Those were the words I’d dreaded from the second she learned to talk. “I don’t know,” I told her, wondering if I’d have the heart to tell her the truth even when she was old enough to have kids of her own. Wouldn’t keeping her in the dark be better overall for her mental well-being? “That’s not my decision to make.”
“Read me the story, Daddy,” she said suddenly, all the disappointment hidden behind her cheerful front. “I wanna hear about the princess who slays the dragon and saves her kingdom.”
So I read her the story. The words on the page began to blur as I reached the part about the princess finding out who her family was, and I glanced up to see if Yejin had noticed as my words wavered.
Her arms were wrapped tightly around a stuffed animal she’d had since the day she was brought to my doorstep. It’d been tucked neatly beside her tiny body in the carrier when I brought her inside and claimed her as my own.
It was also a stuffed animal I won for her mother on our first illicit, secret date.
The little ragged dinosaur had been her constant companion for seven years now, accompanying her everywhere she went, and not once in that time had she ever left its side. When it needed to be put in the wash, she accompanied it, sitting alongside the machine until it was safely back in her hands. When a neighbor dog snagged it and ripped a hole in its tail, shewatched on as her beloved Uncle Minho stitched it up with his rudimentary sewing skills. It was like a child to her, and she was utterly devoted to it.
It was also the one part of my past with her mother I couldn’t bear to take from her.
But she had no idea that the thing in her hand was a symbol of the love that created her.
A love that was now dead and buried.
Yejin was all that was left of that fleeting moment in our lives.
“Sleep well, little firefly,” I whispered, tucking the blanket up around her and her little dinosaur. I slipped her book back on the shelf and snuck out of the room, careful not to wake her as I slowly shut the door.
I turned around in the hallway, my eyes still watering from the sting of my choices, and stared at the door separating my past from my future.
Arista had been everything to me once upon a time. Everything. And now, all she was to me was an enemy, a thorn in my side that ached when you touched it, when you were reminded it existed only to cause you pain. I couldn’t stand the sight of her.
And yet . . .
And yet, something buried in the deepest recesses of my mind stirred at the sight of her. At the mere mention of this woman, I was confused, aroused, and angry all at the same time. When I heard her voice in my house, it was like waking up from a dream and finding out that what you thought was reality was all a lie.
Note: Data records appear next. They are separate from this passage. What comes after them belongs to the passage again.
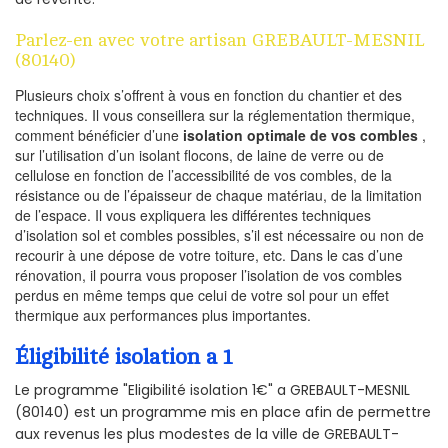
Parlez-en avec votre artisan GREBAULT-MESNIL
(80140)
Plusieurs choix s’offrent à vous en fonction du chantier et des
techniques. Il vous conseillera sur la réglementation thermique,
comment bénéficier d’une
isolation optimale de vos combles
,
sur l’utilisation d’un isolant flocons, de laine de verre ou de
cellulose en fonction de l’accessibilité de vos combles, de la
résistance ou de l’épaisseur de chaque matériau, de la limitation
de l’espace. Il vous expliquera les différentes techniques
d’isolation sol et combles possibles, s’il est nécessaire ou non de
recourir à une dépose de votre toiture, etc. Dans le cas d’une
rénovation, il pourra vous proposer l’isolation de vos combles
perdus en même temps que celui de votre sol pour un effet
thermique aux performances plus importantes.
Éligibilité isolation a 1
Le programme "Eligibilité isolation 1€" a GREBAULT-MESNIL
(80140) est un programme mis en place afin de permettre
aux revenus les plus modestes de la ville de GREBAULT-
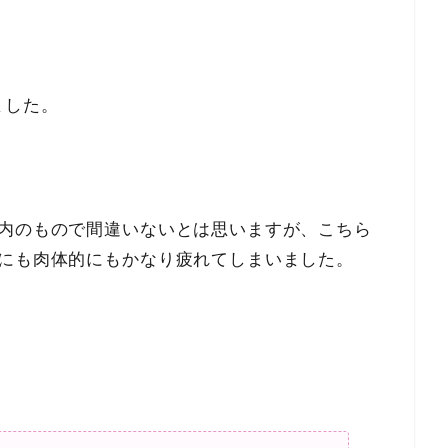
ました。
身内のもので間違いないとは思いますが、こちら
的にも肉体的にもかなり疲れてしまいました。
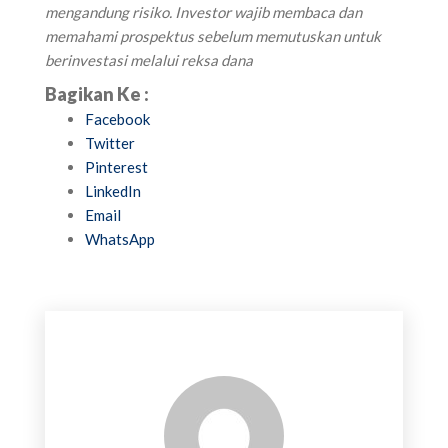
mengandung risiko. Investor wajib membaca dan
memahami prospektus sebelum memutuskan untuk
berinvestasi melalui reksa dana
Bagikan Ke :
Facebook
Twitter
Pinterest
LinkedIn
Email
WhatsApp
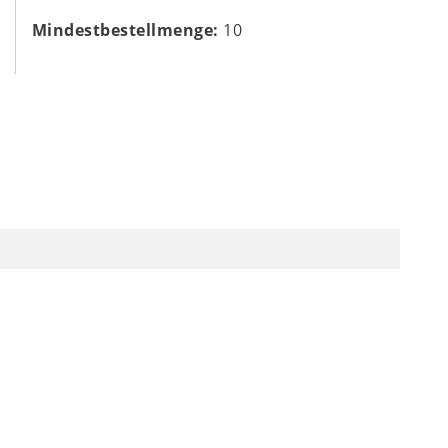
Mindestbestellmenge:
10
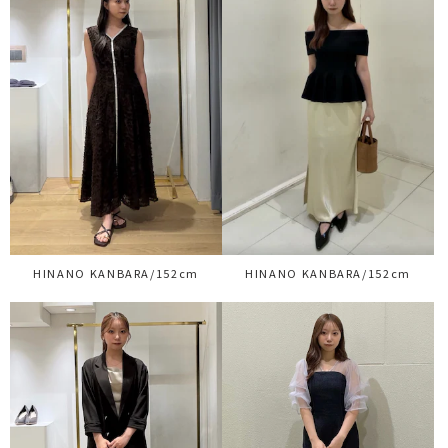
HINANO KANBARA/152cm
HINANO KANBARA/152cm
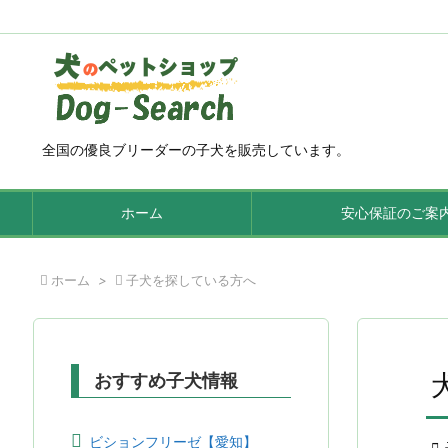
全国の優良ブリーダーの子犬を販売しています。
ホーム
安心保証のご案

ホーム
>

子犬を探している方へ
おすすめ子犬情報
ビションフリーゼ【愛知】

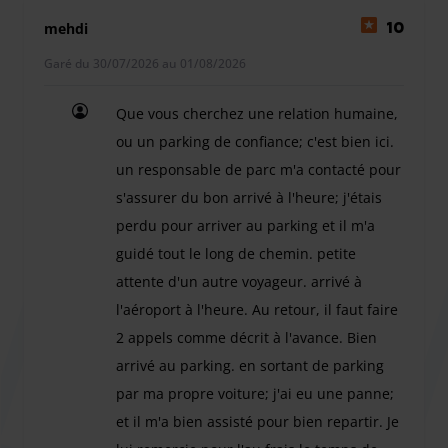
abordable. Vous laissez votre voiture entre les mains d'une
mehdi
10
équipe à la fois professionnelle et sérieuse. De cette
Garé du 30/07/2026 au 01/08/2026
manière, vous partez en vacances l'esprit tranquille.
ATTENTION : Nous vous rappelons qu'au delà de 30 jours
Que vous cherchez une relation humaine,
de stationnements, chaque journée supplémentaire sera
ou un parking de confiance; c'est bien ici.
facturée 5€ et qu'une majoration de 10€ sera applicable
un responsable de parc m'a contacté pour
pour les prises en charges comprises entre 20h et 07h
ainsi que les jours fériés 5€ par personne au delà de 3
s'assurer du bon arrivé à l'heure; j'étais
personnes par trajet Tout retard supérieur ou égal à 30min
perdu pour arriver au parking et il m'a
de votre heure de réservation prévue pour votre départ
guidé tout le long de chemin. petite
sera facturé 5€. Pour les véhicules type utilitaire, 4x4 exct…
attente d'un autre voyageur. arrivé à
un supplément sera demandé (calculé sur place selon le
l'aéroport à l'heure. Au retour, il faut faire
gabarit du véhicule)
2 appels comme décrit à l'avance. Bien
arrivé au parking. en sortant de parking
par ma propre voiture; j'ai eu une panne;
et il m'a bien assisté pour bien repartir. Je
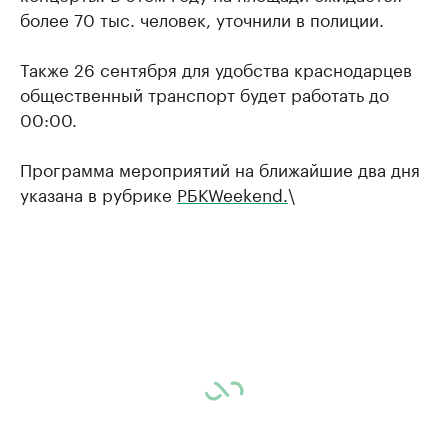
более 70 тыс. человек, уточнили в полиции.
Также 26 сентября для удобства краснодарцев
общественный транспорт будет работать до
00:00.
Программа мероприятий на ближайшие два дня
указана в рубрике
РБКWeekend.
\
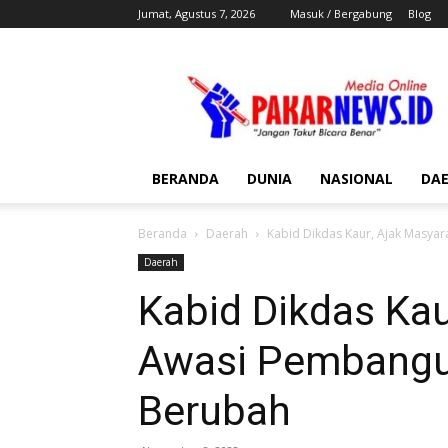
Jumat, Agustus 7, 2026
Masuk / Bergabung
Blog
Pakar
News
BERANDA
DUNIA
NASIONAL
DA
Beranda
Daerah
Kabid Dikdas Kaur, Ajak Masya
Daerah
Kabid Dikdas Kau
Awasi Pembangu
Berubah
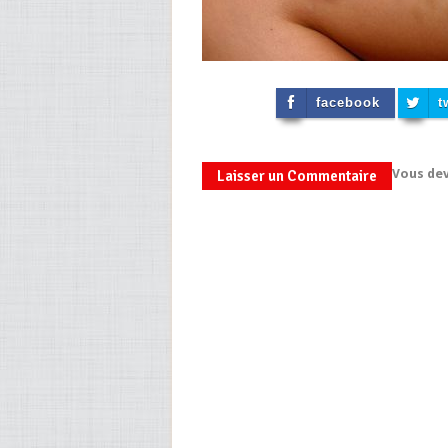
facebook
t
Vous de
Laisser un Commentaire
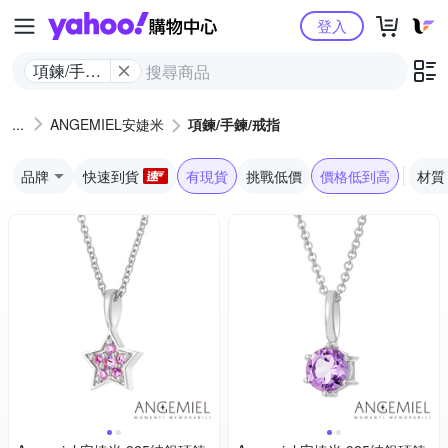
Yahoo購物中心
登入
項鍊/手鍊/
戒指
ANGEMIEL安婕米
項鍊/手鍊/戒指
品牌
快速到貨
有現貨
挑戰低價
價格低到高
材質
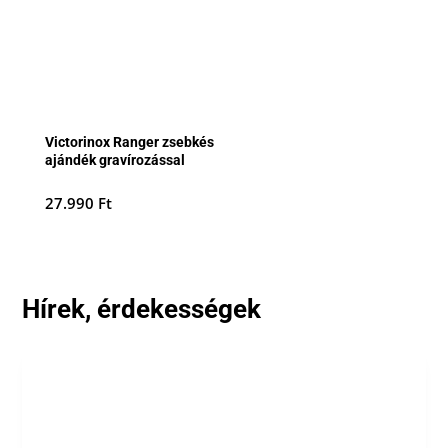
Victorinox Ranger zsebkés
ajándék gravírozással
27.990
Ft
Hírek, érdekességek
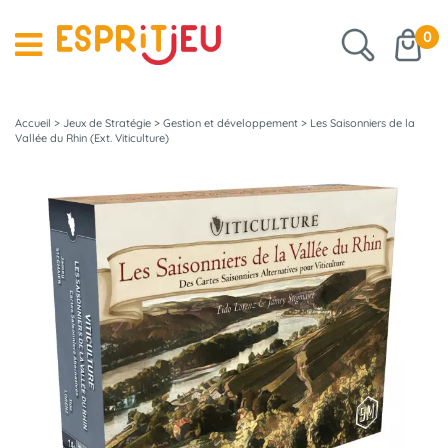
0
Accueil
>
Jeux de Stratégie
>
Gestion et développement
>
Les Saisonniers de la
Vallée du Rhin (Ext. Viticulture)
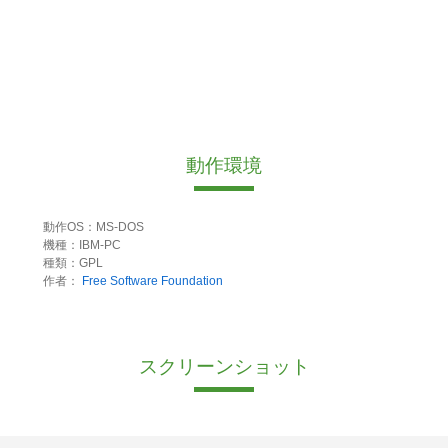
動作環境
動作OS：MS-DOS
機種：IBM-PC
種類：GPL
作者：
Free Software Foundation
スクリーンショット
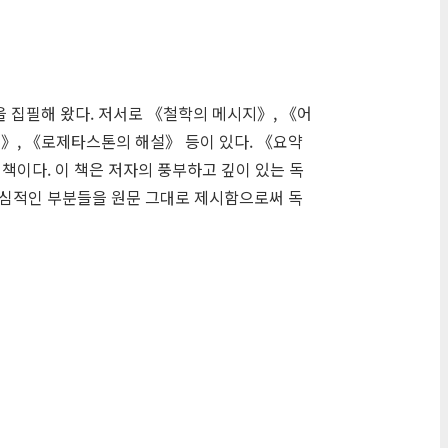
 집필해 왔다. 저서로 《철학의 메시지》, 《어
호》, 《로제타스톤의 해설》 등이 있다. 《요약
 책이다. 이 책은 저자의 풍부하고 깊이 있는 독
핵심적인 부분들을 원문 그대로 제시함으로써 독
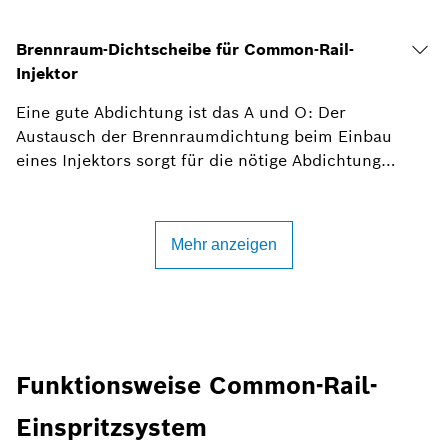
Funktionsweise Common-Rail-
Einspritzsystem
It was disappointment and comfort, a simultaneous blow to the psyche that left me reeling, unsteady.
I wanted her gone.
But I also wanted her to stay.
I wanted to torment her like her memory and actions tormented me for years now.
But I also wanted to tie her to my bed and fuck her senseless.
I burned for her, hot and cold alike, simultaneously freezing in a hell of my own making and combusting in one of her creation.
Fate chose that moment to intervene, and I froze in place as the bathroom door opened and Arista herself slipped into the hallway wrapped in nothing but a pair of towels—one on her head, and one clinging precariously around her torso, barely covering her thighs from view.
All the blood rushed from my head and pooled . . . elsewhere.
Her eyes lifted from the floor, and she pinned me with a stunned gaze, her hand still on her head to dry her hair. “What are you doing here?”
My brain short-circuited as my mouth fell open like a fish gasping for air. “I live here,” I managed to recover spectacularly, hating the defensiveness in my words. “You got a problem with that?”
“Maybe keep your eyes to yourself,” she muttered, following my gaze as it instinctively trailed down her body. “Or do you ogle all your assistants like this?”
The tenuous threads I’d worked so hard to weave around myself, to keep me whole when I wanted to fall apart, snapped. Closing the gap between my present and my past, I stepped forward, crowding her in against the wall of the hallway. My arms became a cage as my palms slammed into the drywall, our faces mere inches apart as she instinctively cowered from the intensity in my stare.
“I’ve only ever looked at one woman like this.”I leaned in until I could feel her breath against my lips. Until my hair dusted her forehead, and I could count the lashes that fluttered against her cheeks.“And she ripped my heart from my chest, stomped on it, and returned it to me beyond repair.”